What is being asked:
All of the listing is to be written out word for word, with the pictures left out.

(Input)

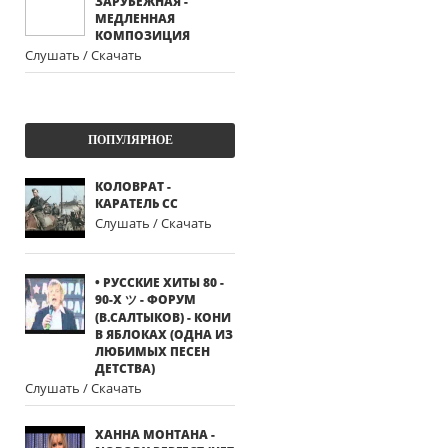
ЗАРУБЕЖНАЯ -
МЕДЛЕННАЯ
КОМПОЗИЦИЯ
Слушать / Скачать
ПОПУЛЯРНОЕ
КОЛОВРАТ -
КАРАТЕЛЬ СС
Слушать / Скачать
• РУССКИЕ ХИТЫ 80 -
90-Х ツ - ФОРУМ
(В.САЛТЫКОВ) - КОНИ
В ЯБЛОКАХ (ОДНА ИЗ
ЛЮБИМЫХ ПЕСЕН
ДЕТСТВА)
Слушать / Скачать
ХАННА МОНТАНА -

(End Input)

Answer box:
ЗАРУБЕЖНАЯ -
МЕДЛЕННАЯ
КОМПОЗИЦИЯ
Слушать / Скачать
ПОПУЛЯРНОЕ
КОЛОВРАТ -
КАРАТЕЛЬ СС
Слушать / Скачать
• РУССКИЕ ХИТЫ 80 -
90-Х ツ - ФОРУМ
(В.САЛТЫКОВ) - КОНИ
В ЯБЛОКАХ (ОДНА ИЗ
ЛЮБИМЫХ ПЕСЕН
ДЕТСТВА)
Слушать / Скачать
ХАННА МОНТАНА -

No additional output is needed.